Friday, February 10, 2017

" A little late"? So almost 2 years late with taxes, and being forced to pay them to get your vehicle registered doesn't speak to your credibility as a businessman. Let alone of course the loss of your house due to tax sale and foreclosure. How can you expect to be taken seriously on any fiscal matter concerning the city when you are unable to manage your own fiscal obligations. What a joke! By the way, you still, after being notified publicly, haven't paid your car taxes. Biz must not be good. Need a loan??

Friday, February 10, 2017

If you think college is expensive now, wait until it's "free". A member of the RI state board of education has requested an internal audit of all non-teaching expenses at URI, CCRI, and RIC. He is now treated like he has the plague. There are far too many layers of "Associate" this and "Assistant" that have absolutely nothing to do with education, to include something called the "Safe Zone Project" at URI, sponsored (it's not free) by something called the "Gender and Sexuality Center". Thanks, RI taxpayer. Prior to chirping about the cost of "access to college", I'd inquire about what, exactly, goes on in the Gender and Sexuality Center.

Friday, February 10, 2017

Mayor Avedisian stating that, “I believe a key component to each of our future successes is also the investment we make into our students and their education” is nothing more than a bold face lie and it demonstrates his hypocrisy.

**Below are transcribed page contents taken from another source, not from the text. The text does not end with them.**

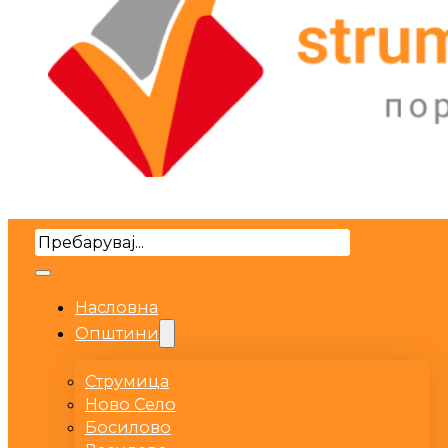
Search
Насловна
Општини
Струмица
Ново Село
Босилово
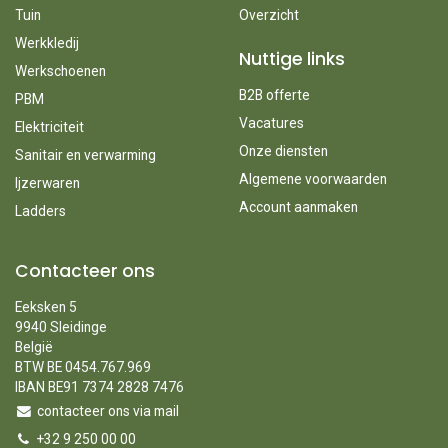
Tuin
Overzicht
Werkkledij
Nuttige links
Werkschoenen
B2B offerte
PBM
Vacatures
Elektriciteit
Onze diensten
Sanitair en verwarming
Algemene voorwaarden
Ijzerwaren
Account aanmaken
Ladders
Contacteer ons
Eeksken 5
9940 Sleidinge
België
BTW BE 0454.767.969
IBAN BE91 7374 2828 7476
contacteer ons via mail
+32 9 250 00 00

The fact is he doesn't give a dam about investing in Warwick students. How else could he justify practically level funded the school system over the last 10 years and spending 96% of all new tax dollars collected, on the city budget leaving nothing for student education.

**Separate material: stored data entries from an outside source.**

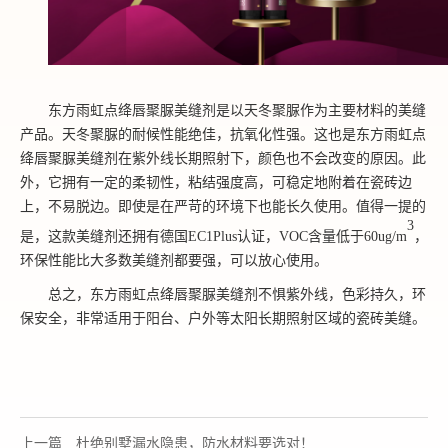
东方雨虹点绛唇聚脲美缝剂是以天冬聚脲作为主要材料的美缝
产品。天冬聚脲的耐候性能绝佳，抗氧化性强。这也是东方雨虹点
绛唇聚脲美缝剂在紫外线长期照射下，颜色也不会改变的原因。此
外，它拥有一定的柔韧性，粘结强度高，可稳定地附着在瓷砖边
上，不易脱边。即使是在严苛的环境下也能长久使用。值得一提的
3
是，这款美缝剂还拥有德国
EC1Plus认证，VOC含量低于60ug/m
，
环保性能比大多数美缝剂都要强，可以放心使用。
总之，东方雨虹点绛唇聚脲美缝剂不惧紫外线，色彩持久，环
保安全，非常适用于阳台、户外等太阳长期照射区域的瓷砖美缝。
上一篇
杜绝别墅漏水隐患，防水材料要选对！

And at the same time Avedisian policies have resulted in the necessary maintenance to school building being all but ignored by with holding tens of millions of dollars in bond money needed to repair them. When he final decided to release the money in an unprecedented move, he made the school department agree to pay the principle and interest on the bond money when he signed documents promising it would be paid by the city. No other school department in the state has to pay this cost.

When its come to Warwick's children, Mayor Avedisian turned his back on them a decade ago.